The 2015 Special 301 Report continues a trend, beginning last year, of scrubbing a lot of language that long graced previous reports threatening other countries about WTO TRIPS and other international treaty violations. (See Special 301, A Historical Primer). This could be seen as an acknowledgment that such threats violate the World Trade Organization dispute settlement understanding. The WTO clearly states:
“Members shall not make a determination to the effect that a violation has occurred . . . except through recourse to . . . this understanding.”[1]

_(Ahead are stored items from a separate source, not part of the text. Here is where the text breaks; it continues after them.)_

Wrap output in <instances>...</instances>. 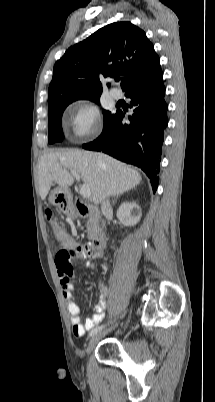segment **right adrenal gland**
<instances>
[{
  "mask_svg": "<svg viewBox=\"0 0 215 402\" xmlns=\"http://www.w3.org/2000/svg\"><path fill=\"white\" fill-rule=\"evenodd\" d=\"M121 195H122V194H119V195H117V196L114 198V200H113V202H112V205H114V204L116 203L118 197H120Z\"/></svg>",
  "mask_w": 215,
  "mask_h": 402,
  "instance_id": "obj_1",
  "label": "right adrenal gland"
}]
</instances>
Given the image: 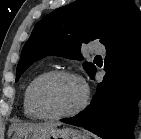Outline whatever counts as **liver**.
<instances>
[{
    "instance_id": "1",
    "label": "liver",
    "mask_w": 141,
    "mask_h": 139,
    "mask_svg": "<svg viewBox=\"0 0 141 139\" xmlns=\"http://www.w3.org/2000/svg\"><path fill=\"white\" fill-rule=\"evenodd\" d=\"M60 123L45 122V123H24V124H14L10 128V134L15 131L16 135L25 134L33 130L42 128H53L59 126Z\"/></svg>"
}]
</instances>
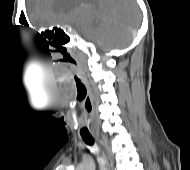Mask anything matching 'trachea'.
<instances>
[{
  "mask_svg": "<svg viewBox=\"0 0 190 170\" xmlns=\"http://www.w3.org/2000/svg\"><path fill=\"white\" fill-rule=\"evenodd\" d=\"M83 141L87 144V145H94V139L92 136H82Z\"/></svg>",
  "mask_w": 190,
  "mask_h": 170,
  "instance_id": "trachea-1",
  "label": "trachea"
}]
</instances>
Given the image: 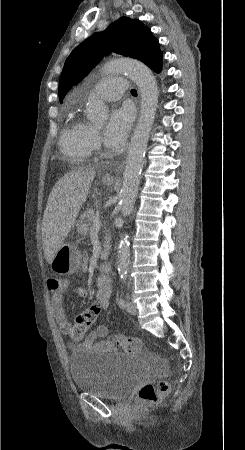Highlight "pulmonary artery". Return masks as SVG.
I'll list each match as a JSON object with an SVG mask.
<instances>
[{
  "mask_svg": "<svg viewBox=\"0 0 245 450\" xmlns=\"http://www.w3.org/2000/svg\"><path fill=\"white\" fill-rule=\"evenodd\" d=\"M126 82L123 77H107L96 84L95 92L104 100L115 101L126 92Z\"/></svg>",
  "mask_w": 245,
  "mask_h": 450,
  "instance_id": "e3ab8cb5",
  "label": "pulmonary artery"
}]
</instances>
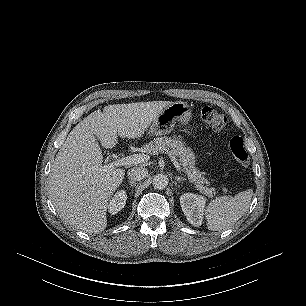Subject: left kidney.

It should also be noted, however, that threatening Special 301 sanctions for so called “TRIPS-plus” standards not directly covered by the WTO also violate the WTO. The U.S. cannot threaten revoking general system of preferences benefits for TRIPs-plus demands because such criteria would not meet the standard of the WTO EC Tariffs case. That case clarified that GSP criteria must to be tailored to the needs of developing countries, and held that such needs may not be “based merely on an assertion to that effect by . . . a preference-granting country.” Rather, the basis for GSP criteria must be an “objective . . . [b]road-based recognition of a particular need,” such as those “set out in the WTO Agreement or in multilateral instruments adopted by international organizations.”[5]
This holding puts the 301 program into a legal Catch 22. USTR can’t unilaterally adjudicate TRIPS. But it also can’t unilaterally withhold GSP benefits for IP standards not contained in TRIPS or some equivalent multilateral instrument, which by definition TRIPS-plus standards are not.
At bottom, the Special 301 list is just that — a list. All bark and no bite.